1. TRANSLATE the problem information

• Given information:
  • \(\mathrm{k(x) = ax + 7}\) (linear function with unknown coefficient a)
  • \(\mathrm{k(3) - k(1) = 10}\) (condition relating two function values)
• What this tells us: We need to find the specific value of coefficient a

2. TRANSLATE the function values

• Evaluate each function value by substituting:
  • \(\mathrm{k(3) = a(3) + 7 = 3a + 7}\)
  • \(\mathrm{k(1) = a(1) + 7 = a + 7}\)

3. TRANSLATE the given condition into an equation

• Set up the equation: \(\mathrm{k(3) - k(1) = 10}\)
• Substitute our expressions: \(\mathrm{(3a + 7) - (a + 7) = 10}\)

4. SIMPLIFY the equation algebraically

• Distribute the negative sign carefully: \(\mathrm{3a + 7 - a - 7 = 10}\)
• Combine like terms: \(\mathrm{2a = 10}\)
• Solve for a: \(\mathrm{a = 5}\)

Answer: C (5)

Why Students Usually Falter on This Problem

Most Common Error Path:

Weak SIMPLIFY execution: Making sign errors when subtracting \(\mathrm{(a + 7)}\)

Students often write: \(\mathrm{(3a + 7) - (a + 7) = 3a + 7 - a + 7 = 2a + 14}\)

This gives them \(\mathrm{2a + 14 = 10}\), so \(\mathrm{2a = -4}\), and \(\mathrm{a = -2}\).
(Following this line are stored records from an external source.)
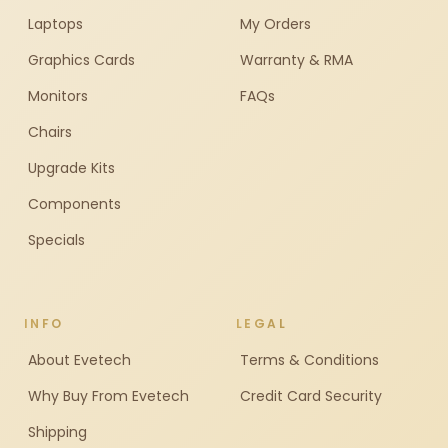
Laptops
My Orders
Graphics Cards
Warranty & RMA
Monitors
FAQs
Chairs
Upgrade Kits
Components
Specials
INFO
LEGAL
About Evetech
Terms & Conditions
Why Buy From Evetech
Credit Card Security
Shipping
Since this isn't among the choices, they may get confused and select Choice A (2) by dropping the negative sign or making another computational error.

Second Most Common Error:

Poor TRANSLATE reasoning: Misunderstanding what \(\mathrm{k(3) - k(1) = 10}\) means

Some students might think this means k(3) should equal 10 by itself, leading them to solve \(\mathrm{3a + 7 = 10}\), which gives \(\mathrm{3a = 3}\), so \(\mathrm{a = 1}\). Since 1 isn't a choice, they might guess or select Choice B (3) as the coefficient they calculated.

The Bottom Line:

This problem tests your ability to work systematically with function notation and maintain accuracy through algebraic manipulation. The key is careful attention to signs when subtracting expressions.